This module comprises the southbound interfaces to the robots. CARP communicates with disparate drone and AMR platforms to send commands and receive telemetry. It addresses (FR-071) and parts of safe handovers during reassignments(FR-013) and extensibility to new robot vendors (NFR-031). It also plays a role in ensuring reliable execution and reporting for tasks.

Each robot may have its own vendor-specific API. The Robot Interface module provides an adapter service for each robot type or vendor, translating CARP's generic commands into robot-specific instructions and vice versa for telemetry.

The architecture pattern here is akin to a Bridge/Adapter pattern. We implement a Robot Adapter Layer consisting of multiple containerized services on Kubernetes. Each adapter service subscribes to relevant command topics filtered by robot ID or fleet and translates those commands to the robot. For instance, a movement command from the path planner is picked up by the AMR's adapter, which then instructs the AMR's controller. The adapter also listens to robot telemetry the adapter might subscribe to its topics and then publish key data into Kafka for the rest of CARP (FR-062, FR-041).

We emphasize reliability and safety in this layer. All commands to robots are acknowledged. If a robot doesn't confirm an action, the adapter immediately informs the orchestrator and safety service.
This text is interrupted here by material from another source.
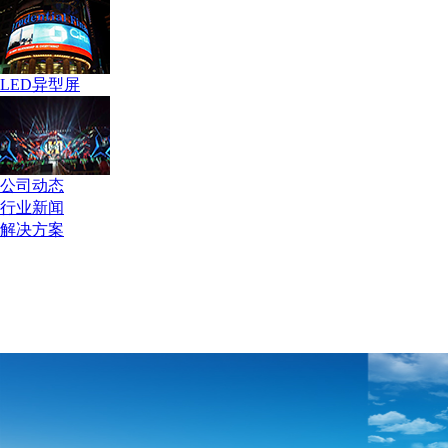
LED异型屏
公司动态
行业新闻
解决方案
Adapters also implement time-outs and retries. If an AMR doesn't reach a waypoint in expected time, the adapter can query its status or trigger a fail-safe. Because this is the final step between CARP and physical movement, adapters are designed to be robust.

To support extensibility (NFR-031), we provide a clear Adapter SDK or template. New robot types should implement standardized functions. Register via handshake with CARP with its capabilities, ExecuteCommand, and ReportStatus. With this structure, adding a new vendor's robot might be done in a few weeks by following the template, rather than redesigning the system.

Security is also critical here as all communications to robots are authenticated and encrypted (NFR-020, NFR-021). We use mTLS certificate auth for the adapters to talk to robots, preventing any rogue commands. Each robot has a unique identity and credentials (NFR-022), rotated regularly (FR-092). This ensures that even at the device control layer, there's no unauthorized access.

In summary, the Robot Interface module acts as the execution arm of CARP. It carries out the plans and safety actions on the actual machines. By decoupling this via an event-driven adapter layer, we keep the core system abstracted from hardware specifics, improve fault tolerance, and facilitates scaling. You can add dozens of robots, and as long as the adapters and Kafka can handle the message volume, no re-architecture is needed. It directly supports HLR-08 by normalizing different robots under one framework.

Infrastructure Integration Module

This module integrates facility infrastructure systems such as conveyors, elevators, and automatic doors into the CARP workflow (HLR-05). It addresses FR-050 to FR-052 and ensures robots can seamlessly use shared facility resources during their missions. The integration points are very site-specific and often involve synchronous operations. For example, an elevator must complete move before robot continues combined with event notifications. The Infrastructure Integration Service runs as a set of microservices or a unified service with plugins for each system.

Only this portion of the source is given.